Saved data entries:
--- START ---
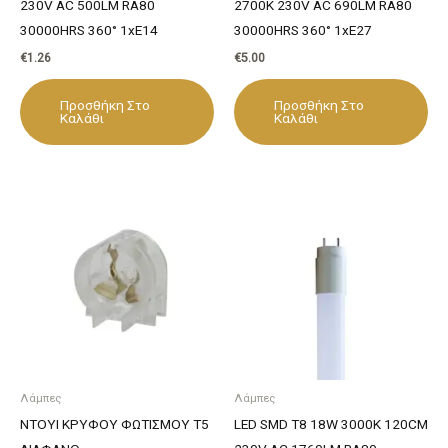
230V AC 500LM RA80
2700K 230V AC 690LM RA80
30000HRS 360° 1xE14
30000HRS 360° 1xE27
€
1.26
€
5.00
Προσθήκη Στο
Προσθήκη Στο
Καλάθι
Καλάθι
Λάμπες
Λάμπες
ΝΤΟΥΙ ΚΡΥΦΟΥ ΦΩΤΙΣΜΟΥ Τ5
LED SMD T8 18W 3000K 120CM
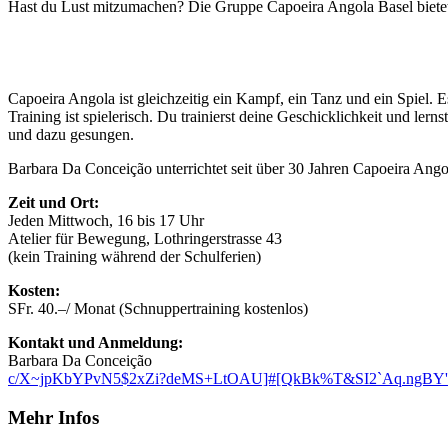
Hast du Lust mitzumachen? Die Gruppe Capoeira Angola Basel bietet
Capoeira Angola ist gleichzeitig ein Kampf, ein Tanz und ein Spiel. 
Training ist spielerisch. Du trainierst deine Geschicklichkeit und l
und dazu gesungen.
Barbara Da Conceição unterrichtet seit über 30 Jahren Capoeira Angol
Zeit und Ort:
Jeden Mittwoch, 16 bis 17 Uhr
Atelier für Bewegung, Lothringerstrasse 43
(kein Training während der Schulferien)
Kosten:
SFr. 40.–/ Monat (Schnuppertraining kostenlos)
Kontakt und Anmeldung:
Barbara Da Conceição
c/X~jpKbYPvN5$2xZi?deMS+LtOAU]#[QkBk%T&SI2`Aq.ngBY'
Mehr Infos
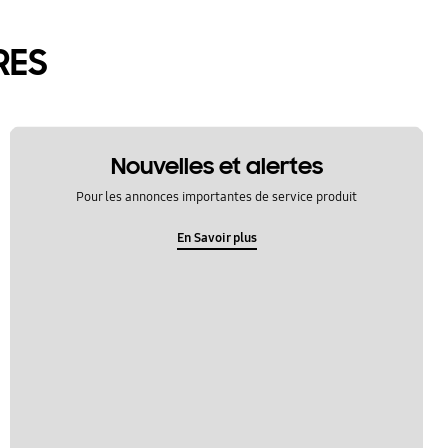
RES
Nouvelles et alertes
Pour les annonces importantes de service produit
En Savoir plus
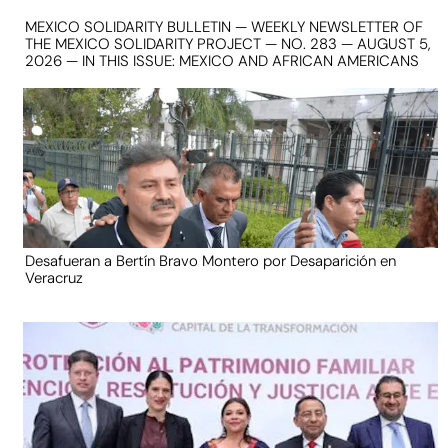
MEXICO SOLIDARITY BULLETIN — WEEKLY NEWSLETTER OF
THE MEXICO SOLIDARITY PROJECT — NO. 283 — AUGUST 5,
2026 — IN THIS ISSUE: MEXICO AND AFRICAN AMERICANS
Desafueran a Bertín Bravo Montero por Desaparición en
Veracruz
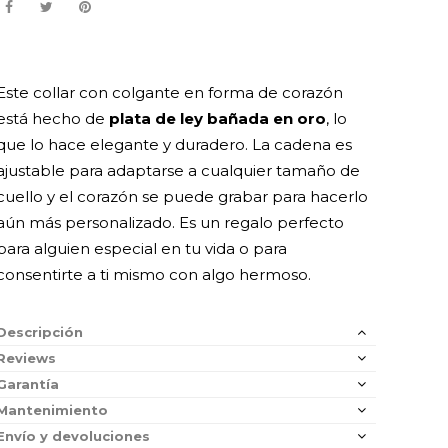
Este collar con colgante en forma de corazón
está hecho de
plata de ley bañada en oro
, lo
que lo hace elegante y duradero. La cadena es
ajustable para adaptarse a cualquier tamaño de
cuello y el corazón se puede grabar para hacerlo
aún más personalizado. Es un regalo perfecto
para alguien especial en tu vida o para
consentirte a ti mismo con algo hermoso.
Descripción
Reviews
Garantía
Mantenimiento
Envío y devoluciones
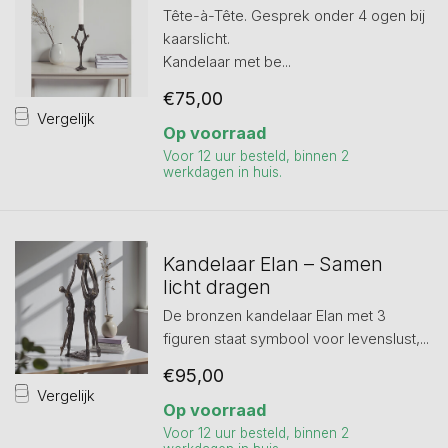
Tête-à-Tête. Gesprek onder 4 ogen bij
kaarslicht.
Kandelaar met be...
€75,00
Vergelijk
Op voorraad
Voor 12 uur besteld, binnen 2
werkdagen in huis.
Kandelaar Elan – Samen
licht dragen
De bronzen kandelaar Elan met 3
figuren staat symbool voor levenslust,...
€95,00
Vergelijk
Op voorraad
Voor 12 uur besteld, binnen 2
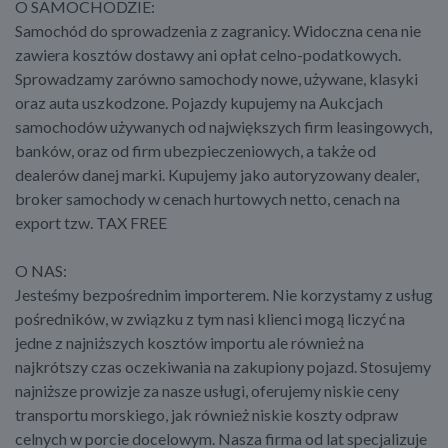
O SAMOCHODZIE:
Samochód do sprowadzenia z zagranicy. Widoczna cena nie
zawiera kosztów dostawy ani opłat celno-podatkowych.
Sprowadzamy zarówno samochody nowe, używane, klasyki
oraz auta uszkodzone. Pojazdy kupujemy na Aukcjach
samochodów używanych od największych firm leasingowych,
banków, oraz od firm ubezpieczeniowych, a także od
dealerów danej marki. Kupujemy jako autoryzowany dealer,
broker samochody w cenach hurtowych netto, cenach na
export tzw. TAX FREE
O NAS:
Jesteśmy bezpośrednim importerem. Nie korzystamy z usług
pośredników, w związku z tym nasi klienci mogą liczyć na
jedne z najniższych kosztów importu ale również na
najkrótszy czas oczekiwania na zakupiony pojazd. Stosujemy
najniższe prowizje za nasze usługi, oferujemy niskie ceny
transportu morskiego, jak również niskie koszty odpraw
celnych w porcie docelowym. Nasza firma od lat specjalizuje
--- END ---
[Work to be completed]: Pull every line that holds the string "MEXICO" out of the records.

[Expected answer]:
MEXICO SOLIDARITY BULLETIN — WEEKLY NEWSLETTER OF
THE MEXICO SOLIDARITY PROJECT — NO. 283 — AUGUST 5,
2026 — IN THIS ISSUE: MEXICO AND AFRICAN AMERICANS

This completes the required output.